A journal may wish to require stricter or weaker requirements for publication of results and this can be done by setting thresholds for α1 and α2 accordingly, (e.g. stricter thresholds: α1 = 0.01, α2 = 0.05, Δ = 0.5sp; weaker thresholds: α1 = 0.05, α2 = 0.10, Δ = 0.5sp). Also, note that a p-value may be used in one way for the interpretation of results and another way to inform publication decisions. Recently, a large number of researchers [123] have publically suggested that the threshold for defining “statistical significance” be changed from p < 0.05 to p < 0.005. However, they are careful to emphasize that while this stricter threshold should change the description and interpretation of results, it should not change “standards for policy action nor standards for publication”.

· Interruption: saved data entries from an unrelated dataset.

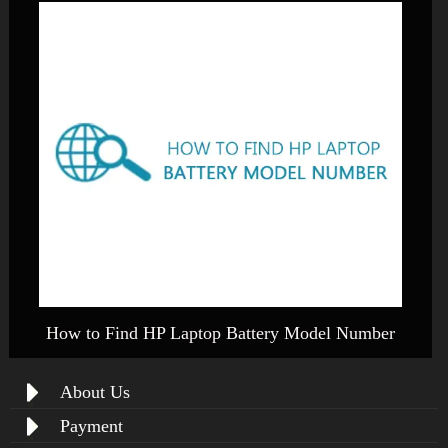
How to Find HP Laptop Battery Model Number
About Us
Payment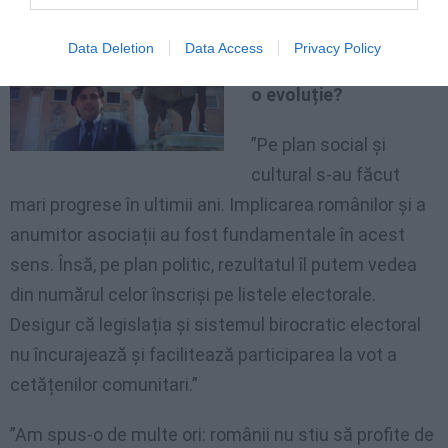
Ce părere ai despre
organizarea
Data Deletion
Data Access
Privacy Policy
comunității, se simte
o evoluție?
”Pe plan social și
cultural s-au făcut
mari progrese în ultimii ani. Implicarea românilor și a
anumitor asociații au fost fundamentale în acest
sens. Însă, pe plan politic, rezultatul îl putem vedea
din numărul celor înscriși pe listele electorale.
Desigur că legislația și sistemul birocratic electoral
nu încurajează și facilitează participarea la vot a
cetățenilor comunitari.”
”Am spus-o de multe ori: românii nu stiu să profite de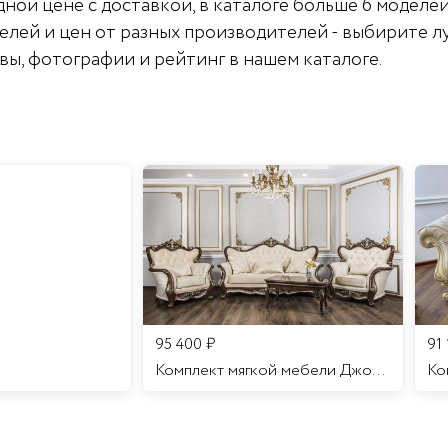
ной цене с доставкой, в каталоге больше 6 моделей
елей и цен от разных производителей - выбирите л
вы, фотографии и рейтинг в нашем каталоге.
95 400
₽
91
Комплект мягкой мебели Джоконда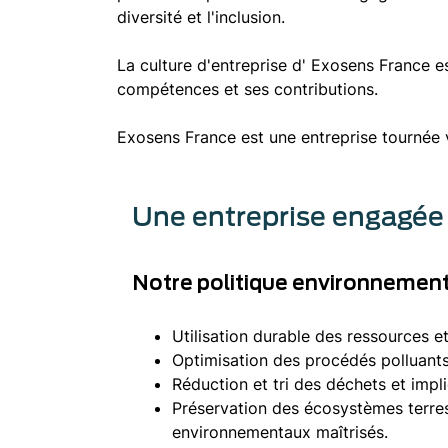
diversité et l'inclusion.
La culture d'entreprise d' Exosens France e
compétences et ses contributions.
Exosens France est une entreprise tournée ve
Une entreprise engagée
Notre politique environnement
Utilisation durable des ressources et
Optimisation des procédés polluant
Réduction et tri des déchets et impl
Préservation des écosystèmes terres
environnementaux maîtrisés.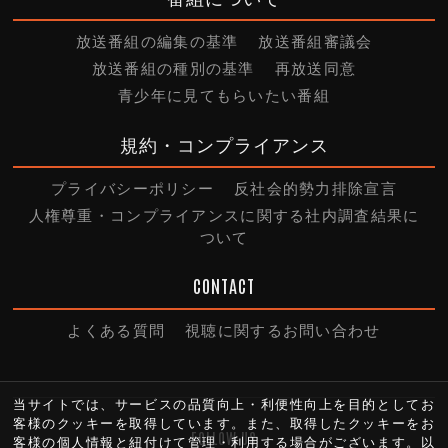
放送番組の編集の基準
放送番組審議会
放送番組の種別の基準
再放送同意
青少年に見てもらいたい番組
規約・コンプライアンス
プライバシーポリシー
反社会的勢力排除宣言
人権尊重・コンプライアンスに関する社内調査結果に
ついて
CONTACT
よくある質問
視聴に関するお問い合わせ
当サイトでは、サービスの品質向上・利便性向上を目的としてお
客様のクッキーを取得しています。また、取得したクッキーをお
FOLLOW US
客様の個人情報と紐付けて管理・利用する場合がございます。以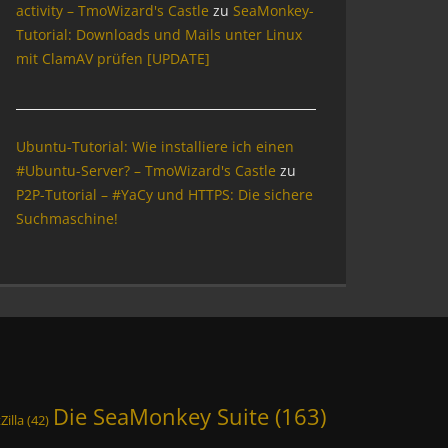
activity – TmoWizard's Castle
zu
SeaMonkey-
Tutorial: Downloads und Mails unter Linux
mit ClamAV prüfen [UPDATE]
Ubuntu-Tutorial: Wie installiere ich einen
#Ubuntu-Server? – TmoWizard's Castle
zu
P2P-Tutorial – #YaCy und HTTPS: Die sichere
Suchmaschine!
Die SeaMonkey Suite
(163)
Zilla
(42)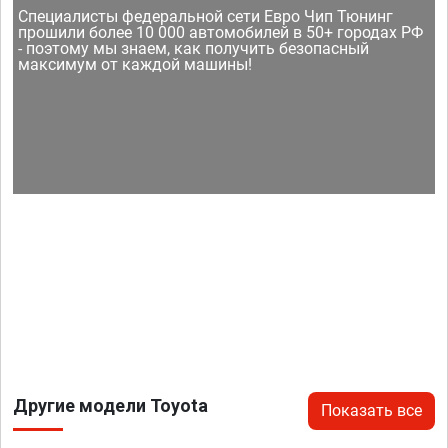
Специалисты федеральной сети Евро Чип Тюнинг
прошили более 10 000 автомобилей в 50+ городах РФ
- поэтому мы знаем, как получить безопасный
максимум от каждой машины!
Другие модели Toyota
Показать все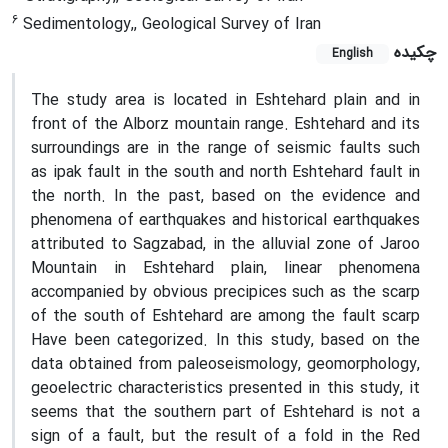
6
Sedimentology,, Geological Survey of Iran
چکیده
English
The study area is located in Eshtehard plain and in
front of the Alborz mountain range. Eshtehard and its
surroundings are in the range of seismic faults such
as ipak fault in the south and north Eshtehard fault in
the north. In the past, based on the evidence and
phenomena of earthquakes and historical earthquakes
attributed to Sagzabad, in the alluvial zone of Jaroo
Mountain in Eshtehard plain, linear phenomena
accompanied by obvious precipices such as the scarp
of the south of Eshtehard are among the fault scarp
Have been categorized. In this study, based on the
data obtained from paleoseismology, geomorphology,
geoelectric characteristics presented in this study, it
seems that the southern part of Eshtehard is not a
sign of a fault, but the result of a fold in the Red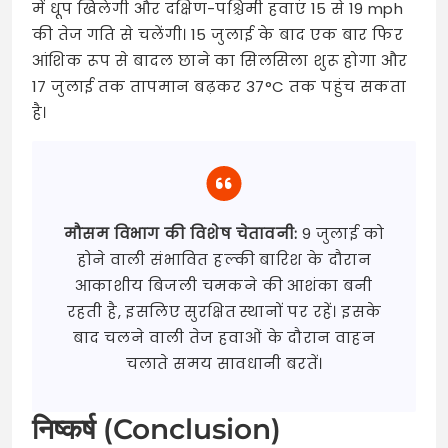
में धूप खिलेगी और दक्षिण-पश्चिमी हवाएं 15 से 19 mph
की तेज गति से चलेंगी। 15 जुलाई के बाद एक बार फिर
आंशिक रूप से बादल छाने का सिलसिला शुरू होगा और
17 जुलाई तक तापमान बढ़कर 37°C तक पहुंच सकता
है।
मौसम विभाग की विशेष चेतावनी:
9 जुलाई को
होने वाली संभावित हल्की बारिश के दौरान
आकाशीय बिजली चमकने की आशंका बनी
रहती है, इसलिए सुरक्षित स्थानों पर रहें। इसके
बाद चलने वाली तेज हवाओं के दौरान वाहन
चलाते समय सावधानी बरतें।
निष्कर्ष (Conclusion)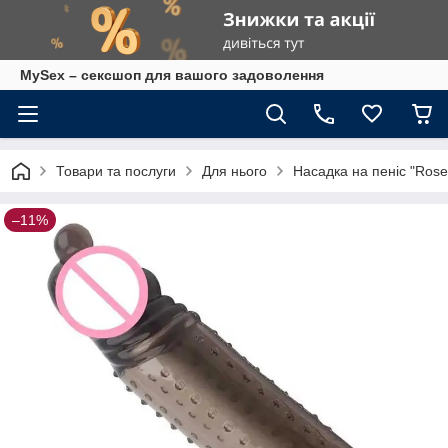
MySex – сексшоп для вашого задоволення
Товари та послуги
Для нього
Насадка на пеніс "Rosel
–11%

“Gaming the system”- When evaluating a new publication policy one should always ask how (and how easily) a researcher could -unintentionally or not- “game the system”. For the CET-policy as described above, we see one rather obvious strategy.

Consider the following, admittedly extreme, example. A researcher submits 20 different study protocols for pre-registration each with very small sample size targets (e.g. n = 8). Suspend any disbelief, and suppose these studies all have good merit, are all well written, and are all well designed (besides being severely underpowered), and are therefore all granted in principle acceptance. Then, in the event that the null is true (i.e. μ = 0) for all 20 studies (and with α1 = 0.05), it is expected that at least one study out of the 20 will obtain a positive result and thus be published. This is publication bias at its worst.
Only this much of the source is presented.